* Task to complete
Look below for the line that contains "Restaurant Michel", then copy it and each following line exactly, through and including the line that contains "azionario hanno messo".

==== Given data ====

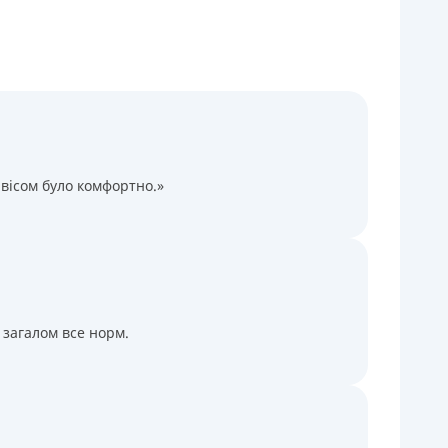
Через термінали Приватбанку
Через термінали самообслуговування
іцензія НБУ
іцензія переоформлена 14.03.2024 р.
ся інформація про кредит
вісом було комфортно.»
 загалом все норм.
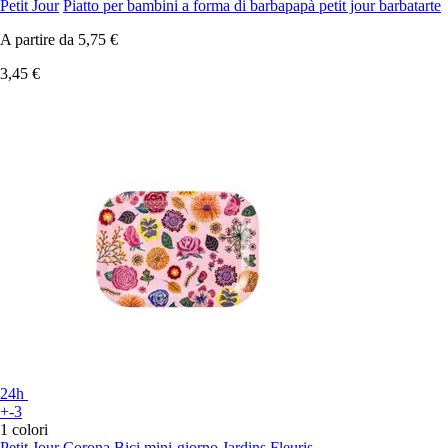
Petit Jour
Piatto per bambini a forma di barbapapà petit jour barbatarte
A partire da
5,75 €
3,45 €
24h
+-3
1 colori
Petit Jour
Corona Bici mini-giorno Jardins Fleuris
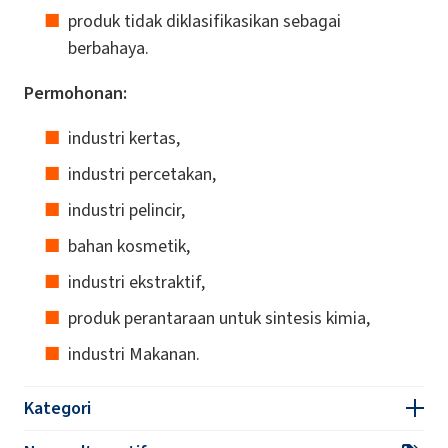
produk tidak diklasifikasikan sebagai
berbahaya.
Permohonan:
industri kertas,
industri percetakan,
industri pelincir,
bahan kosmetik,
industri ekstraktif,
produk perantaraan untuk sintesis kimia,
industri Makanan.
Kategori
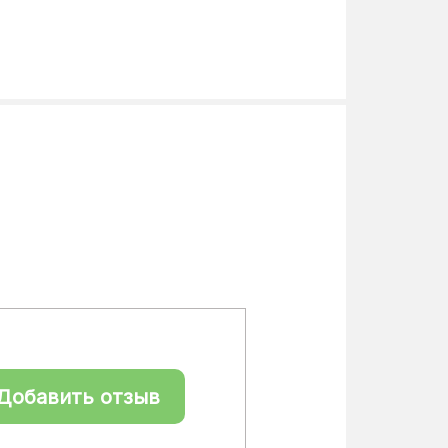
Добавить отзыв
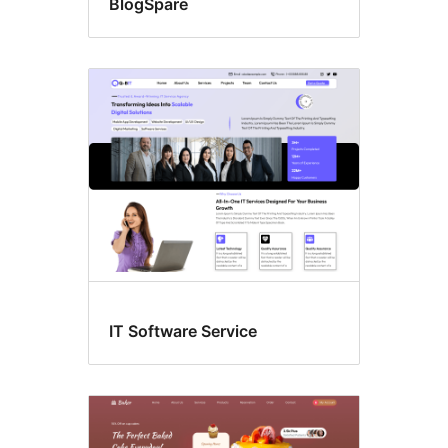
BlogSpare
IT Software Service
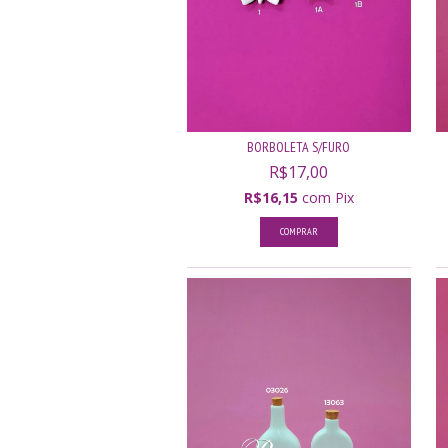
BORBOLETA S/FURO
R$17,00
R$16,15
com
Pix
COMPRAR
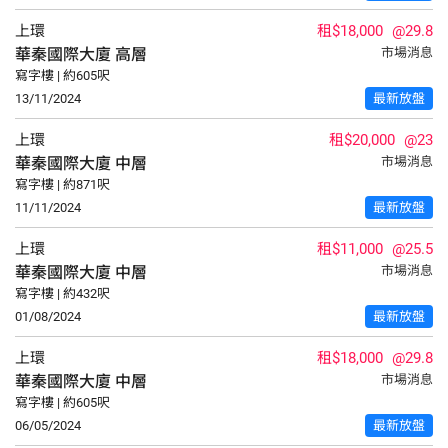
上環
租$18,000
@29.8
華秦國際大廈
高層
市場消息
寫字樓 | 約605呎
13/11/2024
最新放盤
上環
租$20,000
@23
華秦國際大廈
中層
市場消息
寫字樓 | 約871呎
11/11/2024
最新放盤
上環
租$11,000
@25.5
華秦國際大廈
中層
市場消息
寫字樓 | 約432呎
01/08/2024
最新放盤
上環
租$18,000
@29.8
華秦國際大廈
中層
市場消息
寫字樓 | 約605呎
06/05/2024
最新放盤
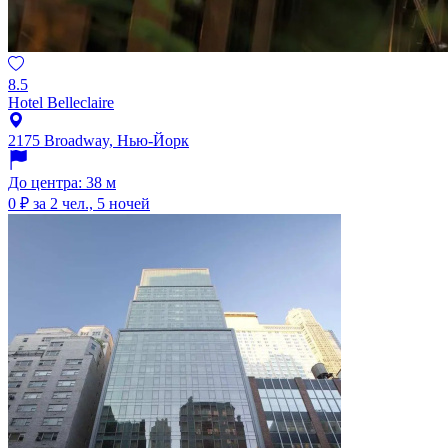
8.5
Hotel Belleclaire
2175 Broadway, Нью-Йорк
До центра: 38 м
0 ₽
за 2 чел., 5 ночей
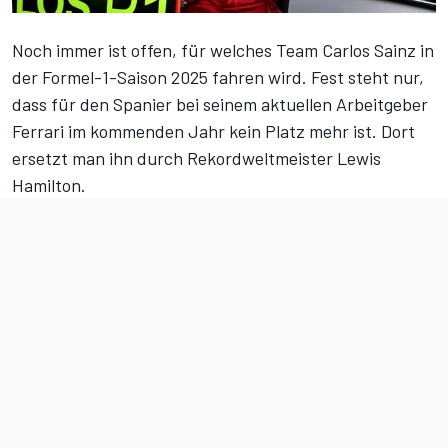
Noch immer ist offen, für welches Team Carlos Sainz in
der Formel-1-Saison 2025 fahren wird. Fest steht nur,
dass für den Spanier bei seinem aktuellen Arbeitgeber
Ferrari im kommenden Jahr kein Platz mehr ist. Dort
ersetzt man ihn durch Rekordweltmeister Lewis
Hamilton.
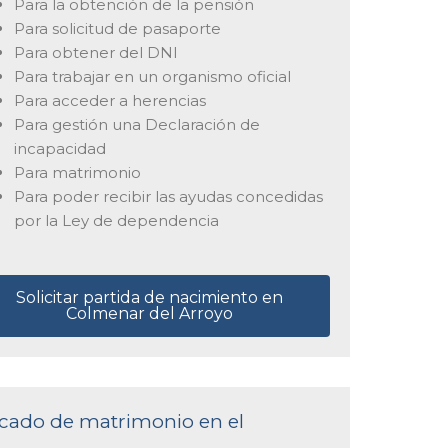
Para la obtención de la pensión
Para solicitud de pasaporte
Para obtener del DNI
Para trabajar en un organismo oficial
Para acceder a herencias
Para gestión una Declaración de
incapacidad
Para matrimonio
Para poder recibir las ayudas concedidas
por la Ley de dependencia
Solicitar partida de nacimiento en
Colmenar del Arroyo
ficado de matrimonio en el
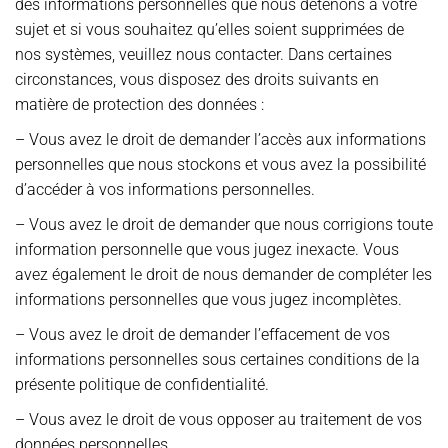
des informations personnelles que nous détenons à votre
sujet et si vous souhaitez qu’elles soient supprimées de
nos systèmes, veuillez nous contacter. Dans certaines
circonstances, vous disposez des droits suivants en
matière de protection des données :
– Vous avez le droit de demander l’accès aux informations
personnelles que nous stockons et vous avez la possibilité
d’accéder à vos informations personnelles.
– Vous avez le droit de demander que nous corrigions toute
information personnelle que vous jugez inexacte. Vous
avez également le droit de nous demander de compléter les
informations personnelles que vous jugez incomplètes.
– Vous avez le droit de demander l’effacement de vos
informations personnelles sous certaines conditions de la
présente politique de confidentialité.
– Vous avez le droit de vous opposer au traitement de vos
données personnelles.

====
==== Given data ====

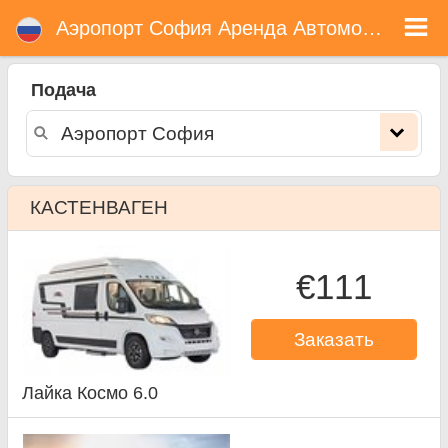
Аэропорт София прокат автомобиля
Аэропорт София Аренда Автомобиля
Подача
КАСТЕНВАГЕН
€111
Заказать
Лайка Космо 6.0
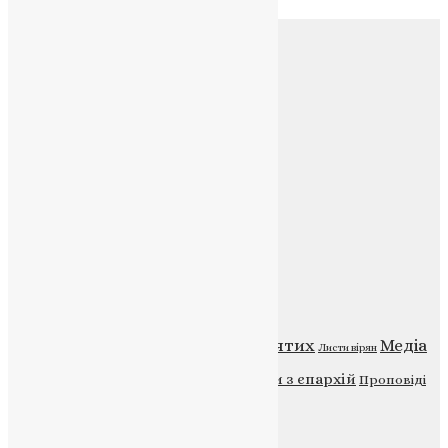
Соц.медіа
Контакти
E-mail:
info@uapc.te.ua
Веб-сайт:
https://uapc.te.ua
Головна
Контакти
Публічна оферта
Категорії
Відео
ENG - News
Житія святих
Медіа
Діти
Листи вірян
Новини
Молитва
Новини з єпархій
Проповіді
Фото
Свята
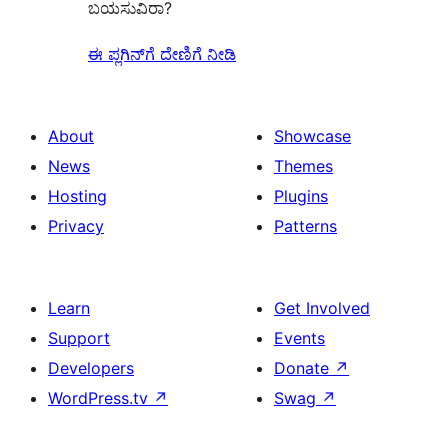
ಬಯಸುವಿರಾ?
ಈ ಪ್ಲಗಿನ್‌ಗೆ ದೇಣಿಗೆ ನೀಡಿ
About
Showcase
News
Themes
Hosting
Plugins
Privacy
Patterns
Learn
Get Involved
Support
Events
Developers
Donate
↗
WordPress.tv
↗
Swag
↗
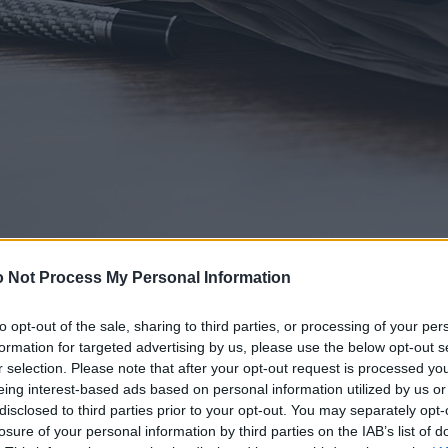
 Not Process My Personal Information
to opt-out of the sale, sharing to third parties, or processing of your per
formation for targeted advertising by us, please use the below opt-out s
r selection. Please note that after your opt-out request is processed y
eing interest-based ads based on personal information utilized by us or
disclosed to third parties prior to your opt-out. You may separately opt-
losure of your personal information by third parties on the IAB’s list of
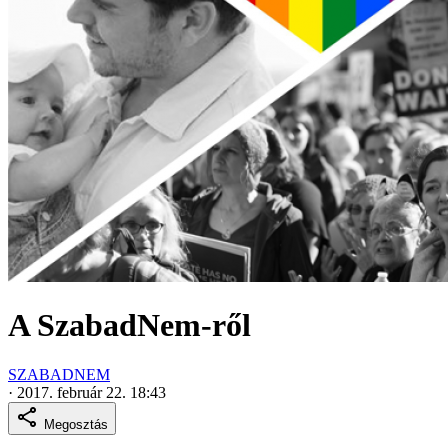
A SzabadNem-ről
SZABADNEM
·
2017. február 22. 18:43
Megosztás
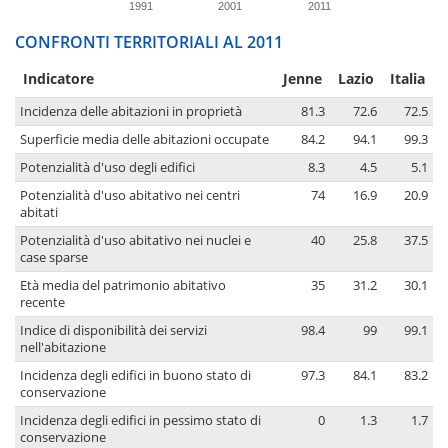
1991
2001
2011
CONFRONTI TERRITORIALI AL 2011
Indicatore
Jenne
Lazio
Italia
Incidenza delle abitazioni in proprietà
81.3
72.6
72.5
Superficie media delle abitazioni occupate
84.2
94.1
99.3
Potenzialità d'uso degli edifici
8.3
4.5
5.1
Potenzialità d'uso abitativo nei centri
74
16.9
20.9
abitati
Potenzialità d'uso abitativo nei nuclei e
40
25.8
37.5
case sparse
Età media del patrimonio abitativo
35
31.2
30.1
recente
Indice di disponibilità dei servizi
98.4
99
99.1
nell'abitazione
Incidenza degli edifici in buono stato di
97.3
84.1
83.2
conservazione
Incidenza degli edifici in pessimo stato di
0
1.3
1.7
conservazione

====
==== Given data ====

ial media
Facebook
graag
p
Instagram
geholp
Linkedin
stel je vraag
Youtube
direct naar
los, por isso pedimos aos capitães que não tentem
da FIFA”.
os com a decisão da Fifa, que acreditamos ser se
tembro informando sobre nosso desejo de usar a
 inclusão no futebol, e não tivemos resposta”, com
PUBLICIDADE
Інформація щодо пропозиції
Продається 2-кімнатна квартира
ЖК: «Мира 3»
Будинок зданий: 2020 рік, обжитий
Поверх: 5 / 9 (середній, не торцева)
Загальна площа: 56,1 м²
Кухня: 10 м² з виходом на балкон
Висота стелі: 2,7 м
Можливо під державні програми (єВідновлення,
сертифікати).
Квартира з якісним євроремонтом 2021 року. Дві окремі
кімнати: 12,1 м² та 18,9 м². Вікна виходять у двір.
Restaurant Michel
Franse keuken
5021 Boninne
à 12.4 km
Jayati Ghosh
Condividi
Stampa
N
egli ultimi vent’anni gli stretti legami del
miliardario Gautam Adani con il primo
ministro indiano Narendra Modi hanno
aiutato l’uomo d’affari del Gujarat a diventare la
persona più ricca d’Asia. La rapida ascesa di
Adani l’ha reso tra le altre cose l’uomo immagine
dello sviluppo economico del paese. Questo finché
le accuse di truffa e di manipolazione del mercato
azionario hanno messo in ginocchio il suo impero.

====

* Written answer
Restaurant Michel
Franse keuken
5021 Boninne
à 12.4 km
Jayati Ghosh
Condividi
Stampa
N
egli ultimi vent’anni gli stretti legami del
miliardario Gautam Adani con il primo
ministro indiano Narendra Modi hanno
aiutato l’uomo d’affari del Gujarat a diventare la
persona più ricca d’Asia. La rapida ascesa di
Adani l’ha reso tra le altre cose l’uomo immagine
dello sviluppo economico del paese. Questo finché
le accuse di truffa e di manipolazione del mercato
azionario hanno messo in ginocchio il suo impero.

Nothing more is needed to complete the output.